Also, ich habe vor einigen Jahren einen Kurs übers Drehbuchscheiben gemacht und viel davon fürs “richtige” Schreiben gelernt, denn vieles ist doch sehr ähnlich. Und eine Sache blieb mir vor allem zu den Personen im Gedächnis: Man sollte immer auf Konfrontation gehen. Also, z.B. in einem Dialog sollte man gegensätzliche Standpunkte einnehmen. Alles andere ist eher lanweilig. Von daher muss man viel über seine Figuren wissen, was sie sich wünschen, etc. Daher haben meine Vorschreiber bestimmt recht, dass es eben nicht unbedingt am Szenenaufbau liegt, sondern an den Figuren. Diese verändern mit ihren Charakteren die einzelnen Szenen.
Ich habe mal ein massives Problem mit einer Szene gehabt. Ich hing fest. Bis mir auffiel, dass die Protagonistin einfach nicht konform mit ihrem Charakter agierte. Sie ist eigentlich eine Beobachtende, die um andere herum schleicht und sich zurück hält. In dieser einen Szene aber griff sie in den Dialog ein - und nichts funktionierte mehr. Als ich das erkannt habe, habe ich sie einfach sich zurücknehmen und beobachten lassen und siehe da: die Szene stimmte plötzlich.
Genau wie diese Frau halte ich es seither. Wenn ich merke, dass eine Szene nicht funktioniert oder, wenn ich hänge, dann trete ich einfach drei Schritte zurück und schaue mir 1. die Storyline an und 2. die Figuren.

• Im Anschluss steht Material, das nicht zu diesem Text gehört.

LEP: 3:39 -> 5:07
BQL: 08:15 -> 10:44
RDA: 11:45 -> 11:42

Es hängt immer an diesen beiden Aspekten. Immer. Mal ist die Szene einfach an der falschen Stelle, mal lasse ich die falsche Figur etwas sagen (was eigentlich - laut Charakterbeschreibung - von jemand anderem kommen müsste).
Oder aber das Problem ist noch grundsätzlicher: Vielleicht ist die ganze Szene überflüssig?

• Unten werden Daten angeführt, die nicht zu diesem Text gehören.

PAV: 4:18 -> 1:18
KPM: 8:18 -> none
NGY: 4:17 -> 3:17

Wenn eine Szene nicht funktioniert, kann es auch sein, dass der Fehler nicht an dieser Szene liegt, sondern an einer vorhergehenden. Vielleicht hat ein Charakter vorher Entscheidungen getroffen, die in dieser Szene dazu führen, dass es hakt. Es kann also helfen, in seinem Werk auch mal zurückzugehen und zu schauen, was könnte ich vorher ändern, damit die spätere Szene funktioniert.
Das empfiehlt sich in der Regel aber nur, wenn es wirklich gar nicht weitergeht (oder der erste Entwurf bereits fertig ist). Denn normalerweise ist es sinnvoll, erst einmal weiterzuschreiben und solche Dinge nach Fertigstellung des ersten Entwurfs in der ersten Redaktionsphase zu machen. Wenn man während des Schreibens sonst immer wieder zurückgeht, um Logiklöcher zu stopfen oder um Dinge anzupassen, die sich später ergeben haben, dann kommt man in Teufelsküche und das Buch wird nie fertig.

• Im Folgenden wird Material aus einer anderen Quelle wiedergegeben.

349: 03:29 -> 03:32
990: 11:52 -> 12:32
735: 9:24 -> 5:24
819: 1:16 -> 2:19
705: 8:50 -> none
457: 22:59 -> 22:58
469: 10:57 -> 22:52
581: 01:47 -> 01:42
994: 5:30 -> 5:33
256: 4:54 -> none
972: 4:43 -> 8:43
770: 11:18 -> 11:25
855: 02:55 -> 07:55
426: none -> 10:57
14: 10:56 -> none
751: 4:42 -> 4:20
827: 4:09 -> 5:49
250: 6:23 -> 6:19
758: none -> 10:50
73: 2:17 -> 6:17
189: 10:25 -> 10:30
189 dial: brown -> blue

Diese Anleitung hilft mir tatsächlich sehr, wie ich jetzt feststelle. Es gibt zwei Arten von Szenen, die als „Szene“ und „Sequel“ definiert sind.
„Szene“ besteht aus „Ziel“, „Konflikt“ und „Desaster“ (in dieser Reihenfolge) für die Figur, aus deren Perspektive geschrieben wird. Da kann und soll es also ordentlich krachen.
Das als nächstes folgende „Sequel“ besteht aus „Reaktion“, „Dilemma“ und „Entscheidung“ derselben Figur. Daran schließt sich wieder eine „Szene“ an, danach wieder ein „Sequel“ usw. usf.
BEIDE Formen bestehen aus den zwei Elementen „Motivation“ (objektives Ereignis) und „Reaktion“ der Figur darauf; wobei sich die Reaktion wiederum aufteilt in die Bausteine „Gefühl“, „Reflex“ sowie „Rationale Aktion und Sprache“.
„Motivation“ und „Reaktion“ bilden jeweils immer einen eigenen Absatz, niemals einen gemeinsamen.
Gefällt mir wie Dir sehr gut und bietet m.E. einen interessanten Ansatz zum Bauplan von Szenen.
Danke, @Waba !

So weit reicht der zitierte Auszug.